The whole listing below should be printed again exactly, with no images.

--- SOURCE RECORDS Enclosed Below ---

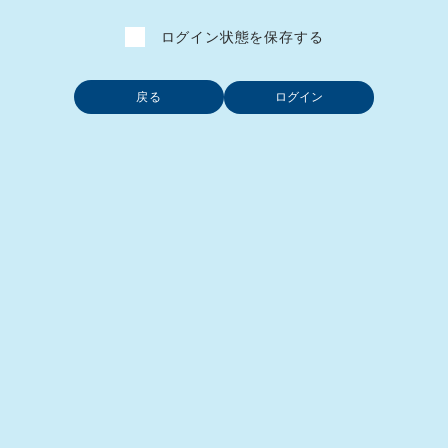
ログイン状態を保存する
戻る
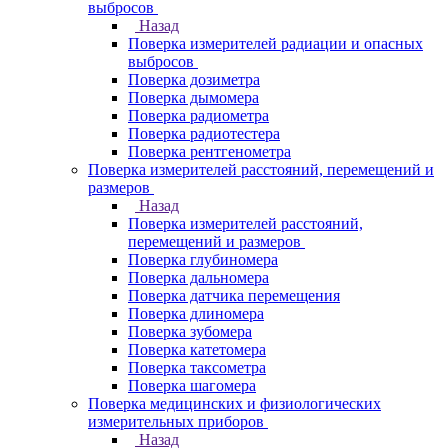
выбросов
Назад
Поверка измерителей радиации и опасных
выбросов
Поверка дозиметра
Поверка дымомера
Поверка радиометра
Поверка радиотестера
Поверка рентгенометра
Поверка измерителей расстояний, перемещений и
размеров
Назад
Поверка измерителей расстояний,
перемещений и размеров
Поверка глубиномера
Поверка дальномера
Поверка датчика перемещения
Поверка длиномера
Поверка зубомера
Поверка катетомера
Поверка таксометра
Поверка шагомера
Поверка медицинских и физиологических
измерительных приборов
Назад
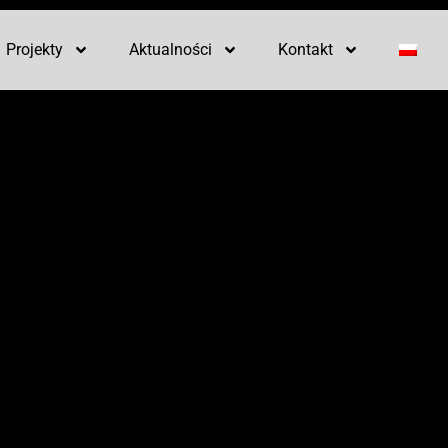
Projekty
Aktualności
Kontakt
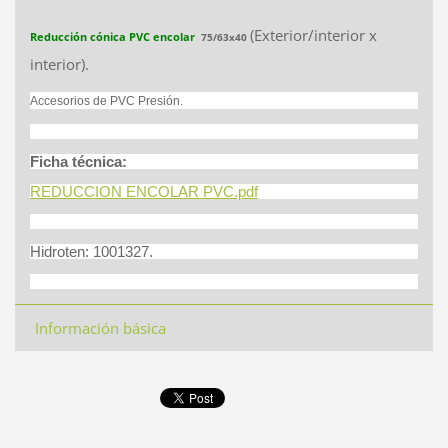
(Exterior/interior x
Reducción cónica PVC encolar
75/63x40
interior).
Accesorios de PVC Presión.
Ficha técnica:
REDUCCION ENCOLAR PVC.pdf
Hidroten: 1001327.
Información básica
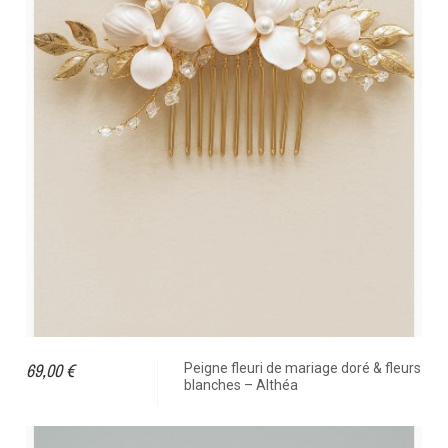
69,00 €
Peigne fleuri de mariage doré & fleurs
blanches – Althéa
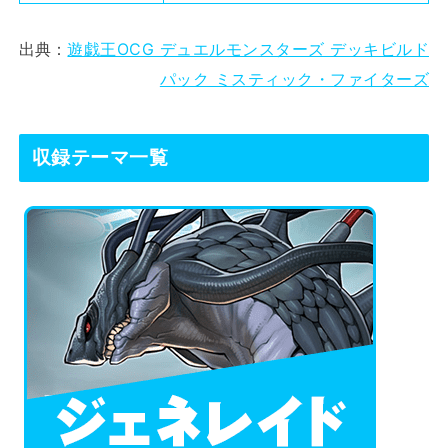
出典：
遊戯王OCG デュエルモンスターズ デッキビルド
パック ミスティック・ファイターズ
収録テーマ一覧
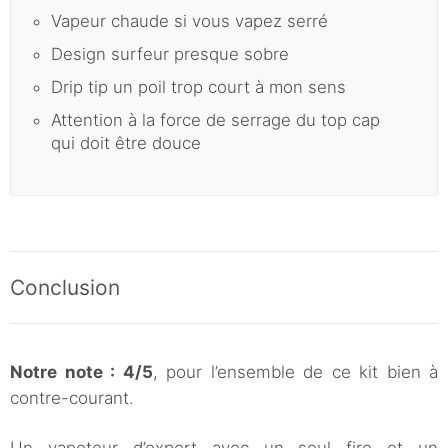
Vapeur chaude si vous vapez serré
Design surfeur presque sobre
Drip tip un poil trop court à mon sens
Attention à la force de serrage du top cap
qui doit être douce
Conclusion
Notre note : 4/5
, pour l’ensemble de ce kit bien à
contre-courant.
Un vapoteur d’expert avec un seul fire et un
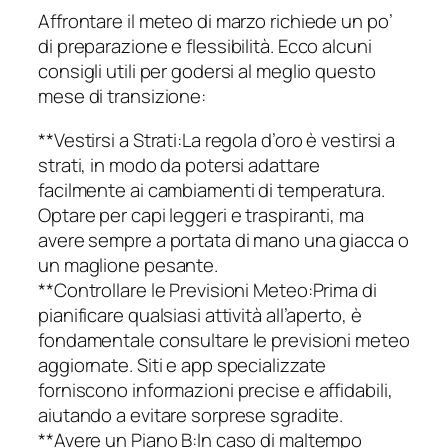
Affrontare il meteo di marzo richiede un po’
di preparazione e flessibilità. Ecco alcuni
consigli utili per godersi al meglio questo
mese di transizione:
**Vestirsi a Strati:La regola d’oro è vestirsi a
strati, in modo da potersi adattare
facilmente ai cambiamenti di temperatura.
Optare per capi leggeri e traspiranti, ma
avere sempre a portata di mano una giacca o
un maglione pesante.
**Controllare le Previsioni Meteo:Prima di
pianificare qualsiasi attività all’aperto, è
fondamentale consultare le previsioni meteo
aggiornate. Siti e app specializzate
forniscono informazioni precise e affidabili,
aiutando a evitare sorprese sgradite.
**Avere un Piano B:In caso di maltempo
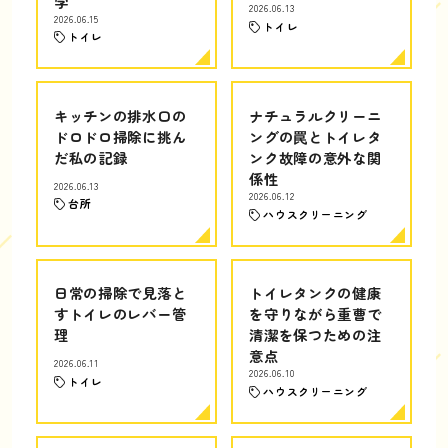
学
2026.06.13
2026.06.15
トイレ
トイレ
キッチンの排水口の
ナチュラルクリーニ
ドロドロ掃除に挑ん
ングの罠とトイレタ
だ私の記録
ンク故障の意外な関
係性
2026.06.13
2026.06.12
台所
ハウスクリーニング
日常の掃除で見落と
トイレタンクの健康
すトイレのレバー管
を守りながら重曹で
理
清潔を保つための注
意点
2026.06.11
2026.06.10
トイレ
ハウスクリーニング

--- End of Enclosed SOURCE RECORDS ---

■ **THE COMPLETED TASK**
ログイン状態を保存する
戻る
выбросов
Назад
Поверка измерителей радиации и опасных
выбросов
Поверка дозиметра
Поверка дымомера
Поверка радиометра
Поверка радиотестера
Поверка рентгенометра
Поверка измерителей расстояний, перемещений и
размеров
Назад
Поверка измерителей расстояний,
перемещений и размеров
Поверка глубиномера
Поверка дальномера
Поверка датчика перемещения
Поверка длиномера
Поверка зубомера
Поверка катетомера
Поверка таксометра
Поверка шагомера
Поверка медицинских и физиологических
измерительных приборов
Назад
Projekty
Aktualności
Kontakt
(Exterior/interior x
Reducción cónica PVC encolar
75/63x40
interior).
Accesorios de PVC Presión.
Ficha técnica:
REDUCCION ENCOLAR PVC.pdf
Hidroten: 1001327.
Información básica
69,00 €
Peigne fleuri de mariage doré & fleurs
blanches – Althéa
出典：
遊戯王OCG デュエルモンスターズ デッキビルド
パック ミスティック・ファイターズ
収録テーマ一覧
Vapeur chaude si vous vapez serré
Design surfeur presque sobre
Drip tip un poil trop court à mon sens
Attention à la force de serrage du top cap
qui doit être douce
Conclusion
Notre note : 4/5
, pour l’ensemble de ce kit bien à
contre-courant.
Un vapoteur d’expert avec un seul fire et un
Affrontare il meteo di marzo richiede un po’
di preparazione e flessibilità. Ecco alcuni
consigli utili per godersi al meglio questo
mese di transizione:
**Vestirsi a Strati:La regola d’oro è vestirsi a
strati, in modo da potersi adattare
facilmente ai cambiamenti di temperatura.
Optare per capi leggeri e traspiranti, ma
avere sempre a portata di mano una giacca o
un maglione pesante.
**Controllare le Previsioni Meteo:Prima di
pianificare qualsiasi attività all’aperto, è
fondamentale consultare le previsioni meteo
aggiornate. Siti e app specializzate
forniscono informazioni precise e affidabili,
aiutando a evitare sorprese sgradite.
**Avere un Piano B:In caso di maltempo
学
2026.06.13
2026.06.15
トイレ
トイレ
キッチンの排水口の
ナチュラルクリーニ
ドロドロ掃除に挑ん
ングの罠とトイレタ
だ私の記録
ンク故障の意外な関
係性
2026.06.13
2026.06.12
台所
ハウスクリーニング
日常の掃除で見落と
トイレタンクの健康
すトイレのレバー管
を守りながら重曹で
理
清潔を保つための注
意点
2026.06.11
2026.06.10
トイレ
ハウスクリーニング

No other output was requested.